2014.12.08 Mon連載バックナンバー

 12月に入り寒い日々が続いていますが、社外だけでなくオフィスの中に入っても、寒い思いをしている人が多いかもしれません。

 現在、地球温暖化対策のひとつとして「ウォームビズ」を実施している企業が多く見られます。ウォームビズはわかりやすくいうと、クールビズの秋冬版ということになるでしょうか。暖房をしすぎることなく、室温20度をキープしながらいかに快適に過ごせるか、その努力を政府が企業側に対して喚起しているものです。

 ですが、室温20度というのは、決して温かいものではありません。厚着をしたり毛布を纏ったりしないと、肌寒さを感じることもあるでしょう。

 今回は、ビジネスシーンという枠を崩さずに、いかに温かく快適に過ごすか、そのために知っておきたいスーツや着こなしに関する基本的な知識を紹介します。

 

秋冬用スーツの生地を知っておく

 ウォームビズの着こなし方を考えるうえでまず重要なことは、「スーツの生地にこだわること」です。

 スーツは、大きく分けて春夏物、秋冬物の2つに分けられますが、両者のもっとも大きな違いは、使われている「生地」にあります。どちらも基本的に、ウール素材を使用するのが主流ですが、生地の織り方や厚みなどが大きく異なります。

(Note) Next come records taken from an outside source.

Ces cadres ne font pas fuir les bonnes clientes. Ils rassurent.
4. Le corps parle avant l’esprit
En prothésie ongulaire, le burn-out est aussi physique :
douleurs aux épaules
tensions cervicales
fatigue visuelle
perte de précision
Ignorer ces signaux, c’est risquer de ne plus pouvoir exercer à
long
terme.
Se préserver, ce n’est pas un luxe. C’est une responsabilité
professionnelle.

 秋冬物は保温性が考慮されて厚手に仕上げられます。それに加えて、見た目の温かさ(季節感)が表現された生地となります。わかりやすいところでは、春夏物に比べて生地の起毛感が強く表現されたものが多く見られます。しかし、起毛感が強いものほど、カジュアルな印象が強くなるという傾向がありますので注意が必要です。見た目に妥協せず、ウォームビズを実践するためには、スーツの生地選びから始める必要があります。

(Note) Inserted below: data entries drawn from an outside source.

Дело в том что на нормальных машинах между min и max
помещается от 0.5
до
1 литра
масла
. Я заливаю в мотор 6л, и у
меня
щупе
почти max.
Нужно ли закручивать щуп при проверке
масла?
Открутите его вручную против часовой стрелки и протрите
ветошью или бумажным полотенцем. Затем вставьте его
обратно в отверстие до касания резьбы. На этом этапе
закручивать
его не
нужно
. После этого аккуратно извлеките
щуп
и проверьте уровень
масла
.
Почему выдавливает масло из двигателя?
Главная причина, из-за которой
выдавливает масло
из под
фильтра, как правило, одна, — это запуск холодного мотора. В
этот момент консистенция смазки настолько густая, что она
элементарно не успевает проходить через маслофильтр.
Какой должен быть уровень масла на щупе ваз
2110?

 スーツ生地はじつに多彩で数え切れないほどありますが、今回は秋冬物を代表する生地例として3つの生地を取り上げます。各生地に特性があることを学んで、今後のスーツ選びの参考にしていただければと思います。

 まず1つめが「サキソニー」という生地。ウール100%で、保温性を高めた少々厚手の生地となります。生地表面に若干の起毛感がありますが、さほど目立つほどではありません。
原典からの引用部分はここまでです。